Quick Verdict
Use PPTX when…
Use PPTX for any presentation that will be shared in business environments, opened in Google Slides, or presented on a computer you don't control — PPTX has universal support and is the expected format.
Use ODP when…
Use ODP if you work primarily in LibreOffice Impress and want an open-standard format with no vendor tie-in. ODP is fine for internal use, but convert to PPTX or PDF before sharing with PowerPoint users.

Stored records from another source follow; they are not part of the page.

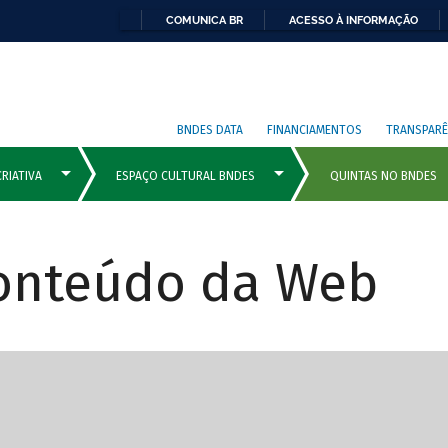
COMUNICA BR
ACESSO À INFORMAÇÃO
BNDES DATA
FINANCIAMENTOS
TRANSPARÊ
Conteúdo da Web
cipais com rola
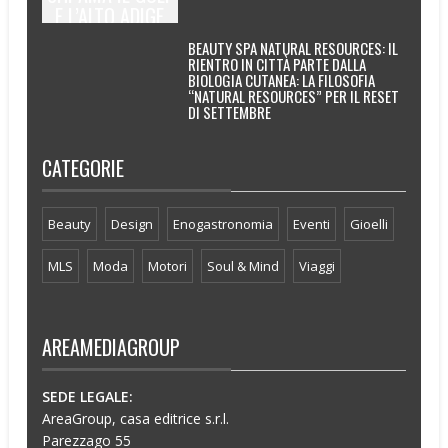
E L’ALTO ADIGE
BEAUTY SPA NATURAL RESOURCES: IL
RIENTRO IN CITTÀ PARTE DALLA
BIOLOGIA CUTANEA: LA FILOSOFIA
“NATURAL RESOURCES” PER IL RESET
DI SETTEMBRE
CATEGORIE
Beauty
Design
Enogastronomia
Eventi
Gioelli
MLS
Moda
Motori
Soul & Mind
Viaggi
AREAMEDIAGROUP
SEDE LEGALE:
AreaGroup, casa editrice s.r.l.
Parezzago 55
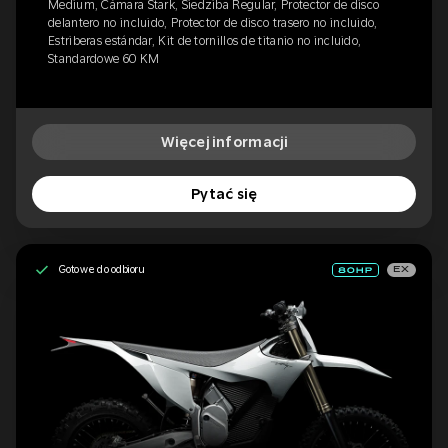
Medium, Cámara Stark, Siedziba Regular, Protector de disco
delantero no incluido, Protector de disco trasero no incluido,
Estriberas estándar, Kit de tornillos de titanio no incluido,
Standardowe 60 KM
Więcej informacji
Pytać się
Gotowe do odbioru
EX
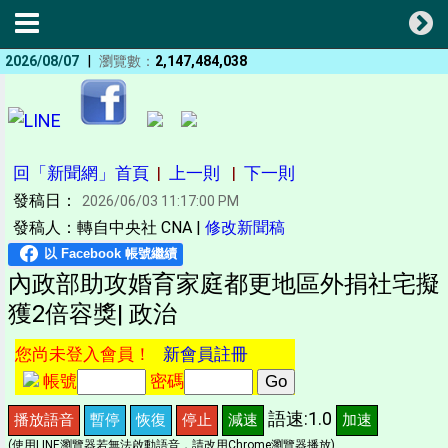
|
2026/08/07
瀏覽數：
2,147,484,038
回「新聞網」首頁
|
上一則
|
下一則
發稿日：
2026/06/03 11:17:00 PM
發稿人：轉自中央社 CNA |
修改新聞稿
內政部助攻婚育家庭都更地區外捐社宅擬
獲2倍容獎| 政治
您尚未登入會員！
新會員註冊
帳號
密碼
語速:1.0
播放語音
暫停
恢復
停止
減速
加速
(使用LINE瀏覽器若無法啟動語音，請改用Chrome瀏覽器播放)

PPTX vs ODP: Feature Comparison
| Feature | PPTX | ODP |
|---|---|---|
| Software support | PowerPoint, Google Slides, LibreOffice, Keynote | LibreOffice Impress, OpenOffice |
| Google Slides compatible | Yes (full support) | Yes (import/export, some loss) |
| Animation fidelity | Full PowerPoint animations | Subset of animations supported |
| Font embedding | Optional (embed fonts in PPTX) | References system fonts |
| Open standard | Yes (ECMA-376 / ISO/IEC 29500) | Yes (ISO/IEC 26300) |
| Business expectation | Universal | Niche (mostly Linux/open-source users) |
| Complex animation preservation | Yes | Partially (complex animations may break) |
When PPTX wins
- ✓Software support: PowerPoint, Google Slides, LibreOffice, Keynote
- ✓Google Slides compatible: Yes (full support)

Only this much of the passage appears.